Dr. Hellmann's first reason for denying
benefits for occupational therapy is that Aetna does not cover "long term
occupational therapy" for patients with "chronic diseases." This
conclusion evidently is based on a Coverage Policy Bulletin, but it is not
based on any language of the plan. There is no language in the plan carving out
a "chronic disease" or a "long-term therapy" exception to
coverage. Accordingly, this reasoning is wholly arbitrary.
*13 Dr. Hellmann and Dr. Reed provide a second reason for the denial of
benefits: the therapies are related to developmental delays--which may or may
not be due to autism, depending on whose letter you read. Dr. Reed states that
Aetna does not cover "therapies for conditions of developmental
delay." (Id. at 667 .) Dr. Hellmann's version of this reasoning is
that occupational therapy is not covered because it is related to
"developmental delays, likely due to the primary diagnosis of
autism." (Id. at 691.)
Aetna's position in its briefs is somewhat
unclear--it seems to want to have it both ways and relies on both versions of
the developmental delay argument. Dr. Reed's position appears to be that the
therapies are not covered benefits because they relate to developmental delays
and not autism. There is no explanation for how Dr. Reed or Aetna came to this
conclusion, and it is arbitrary given the records. The diagnosis of autism is
primary and pervasive throughout Bryce's medical records. Dr. Hellmann, on the
other hand, states that the developmental delays in his opinion are likely due
to the autism. Aetna admits that autism is a covered condition under the
plan. Thus, there is a tension here, unless Aetna's position is that
developmental delays are not covered even if they are caused by autism.

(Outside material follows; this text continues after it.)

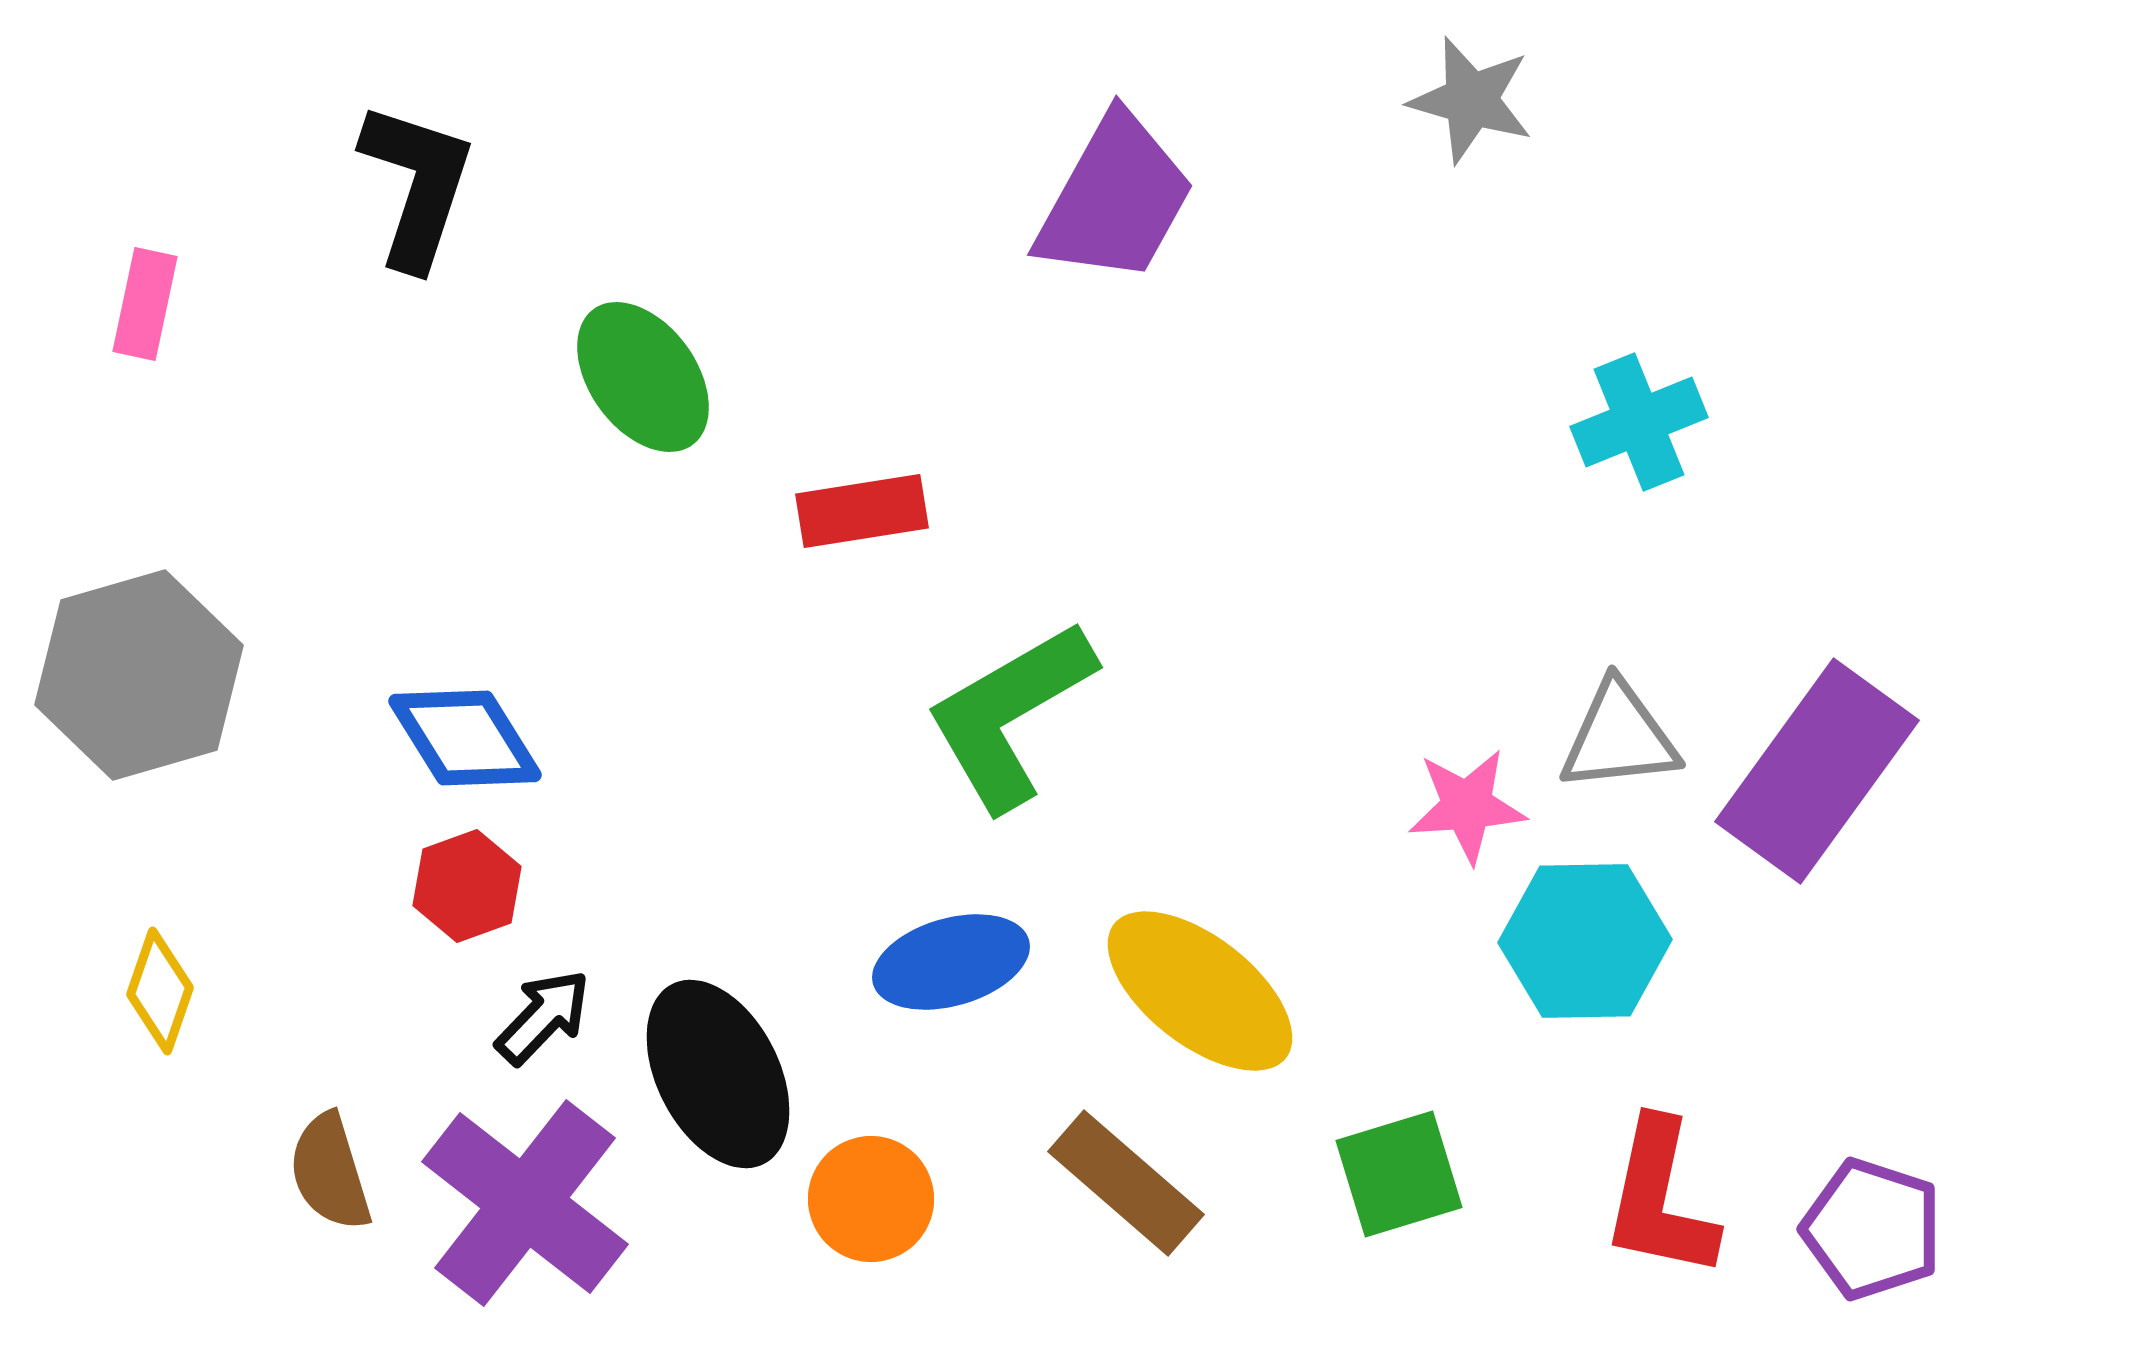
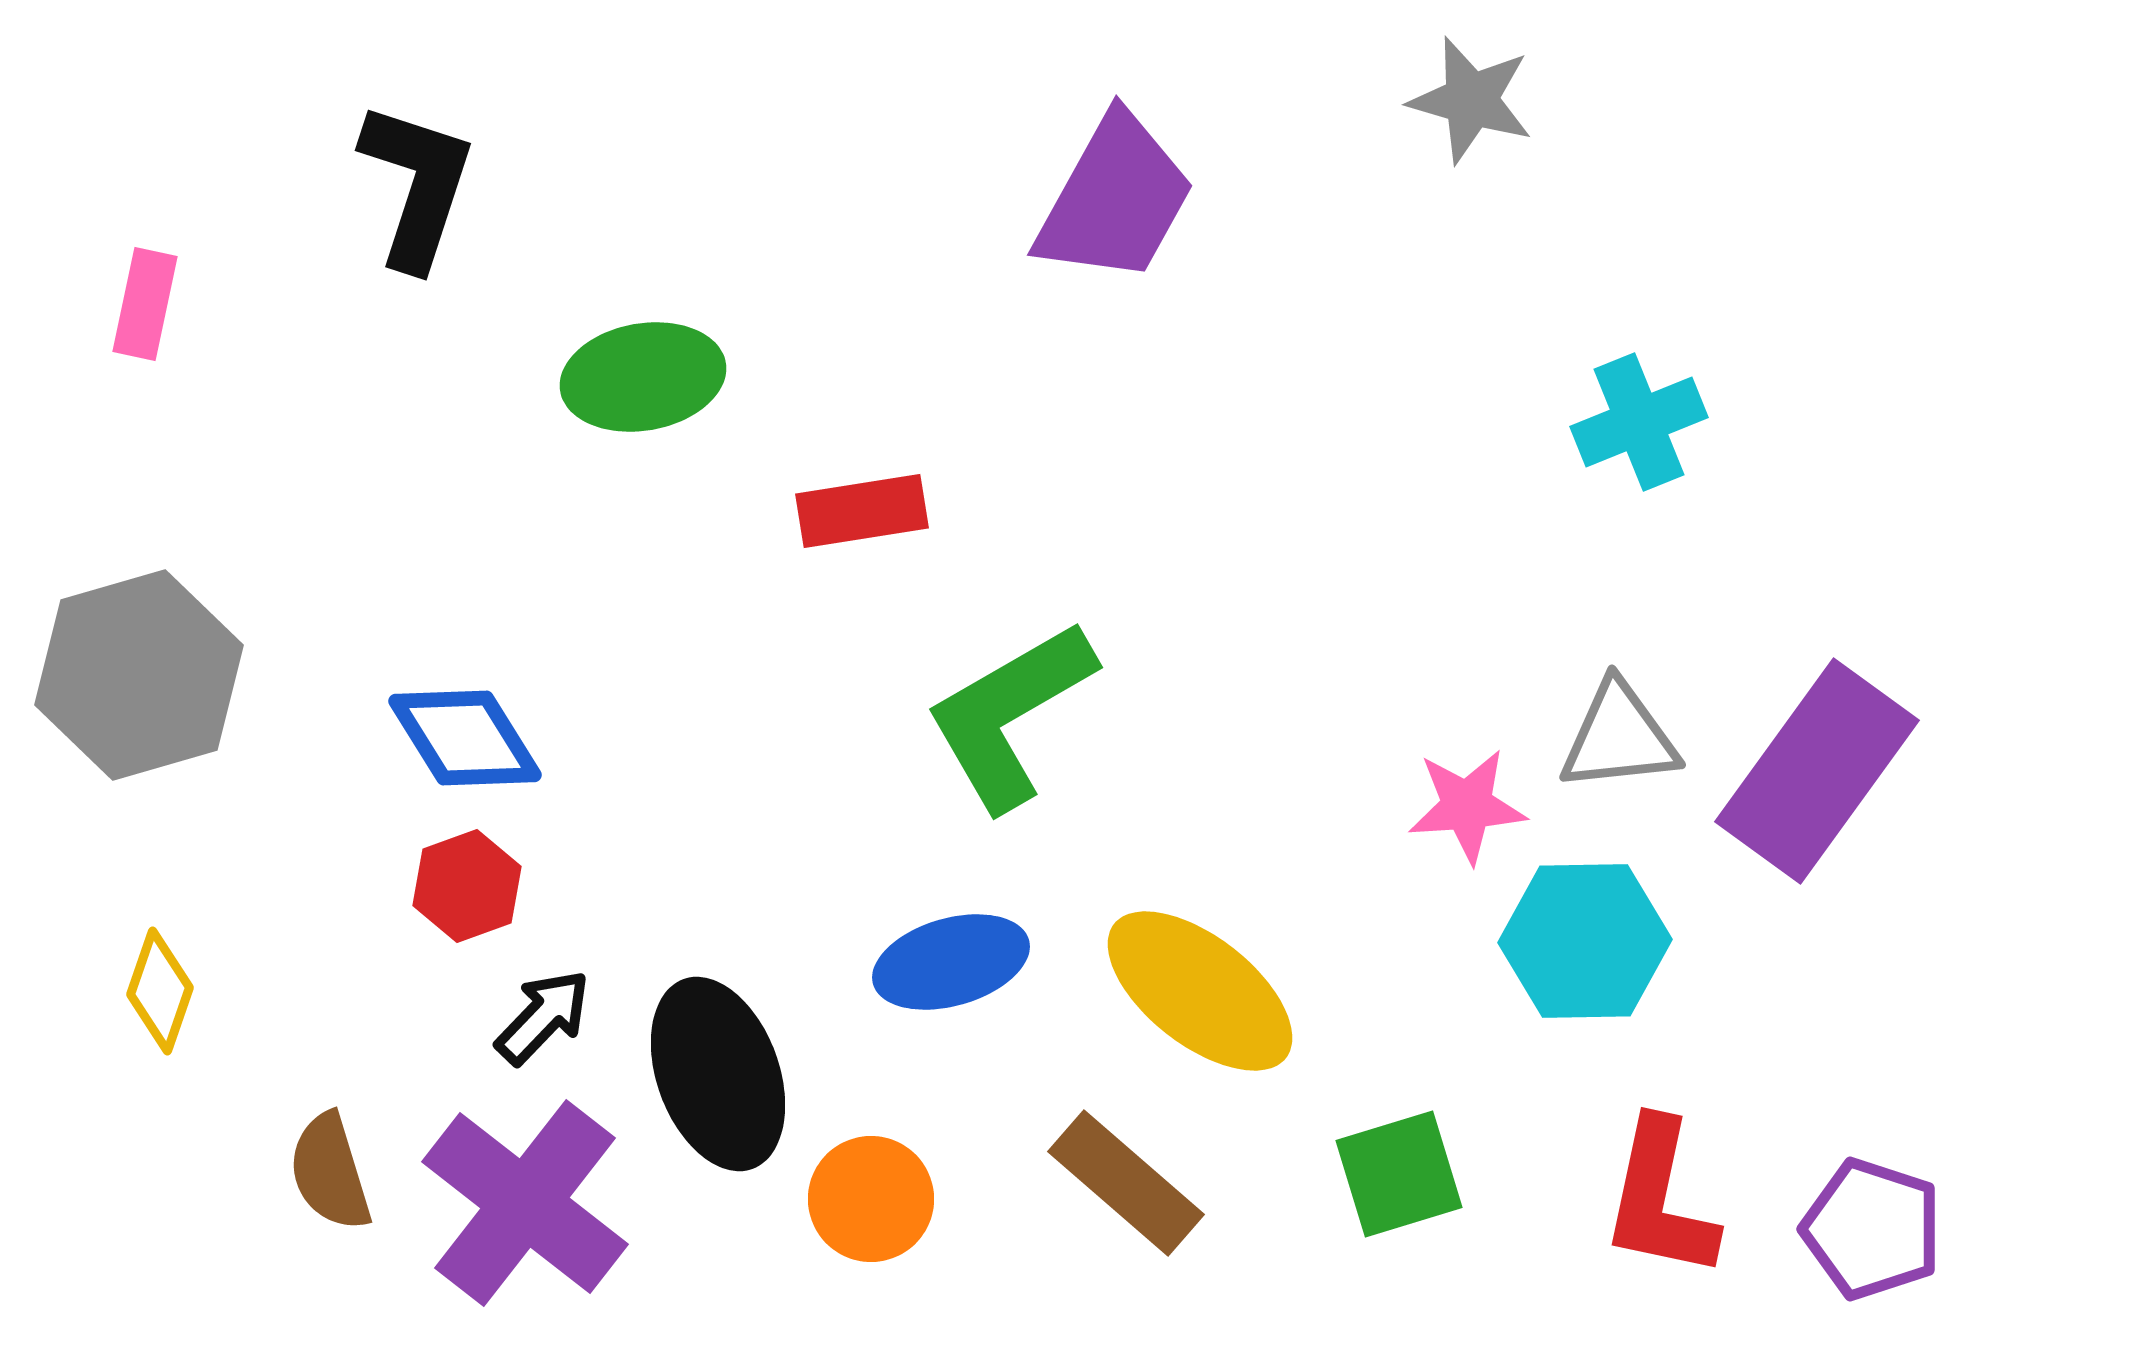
green ellipse: rotated 64 degrees counterclockwise
black ellipse: rotated 7 degrees clockwise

The plan is ambiguous regarding this issue.
Charges for the effective treatment of mental disorders are clearly covered,
and autism (which the plan also deems "Pervasive Mental Developmental
Disorder") is explicitly included as a mental disorder. However, the plan
excludes coverage for treatment "related to" "developmental
delays."
We interpret the terms of the policy
"in an ordinary and popular sense as would a [person] of average
intelligence and experience." Phillips v. Lincoln Nat'l Life Ins. Co., 978 F.2d 302,
308 (7th Cir.1992). Ambiguous terms in an insurance contract are strictly
construed in favor of the insured. See id. Accordingly, we find
that the "developmental delay" exclusion is inapplicable to
developmental delays caused by autism. This reading is the only reasonable
reading of the plan and comports with the plan's own definition of autism.
Defining autism as a developmental disorder, but then excluding treatment for
developmental delays caused by autism, would in effect render the provision for
coverage for autism meaningless.
Therefore, under either version of the
"developmental delay" argument, Aetna's decision to deny benefits for
the physical, occupational, and applied behavioral analysis therapies was
arbitrary and capricious. Aetna either misconstrued the terms of the plan in an
arbitrary fashion, or it concluded with absolutely no basis in the medical
records that the therapies were related to developmental delays unrelated to
autism.
CONCLUSION
We find as a matter of law that Aetna's
termination of benefits for all of Bryce Wheeler's therapies was arbitrary and
capricious. It appears that on the basis of this finding, summary judgment for
the plaintiffs would be appropriate, but plaintiffs have not cross-moved
for summary judgment. Therefore, we will give defendant leave to file a
memorandum, if it wishes, showing cause why we should not enter summary
judgment for plaintiffs. Defendant may file this memorandum by August 4, 2003.
*14 Defendant's motion for summary judgment is denied.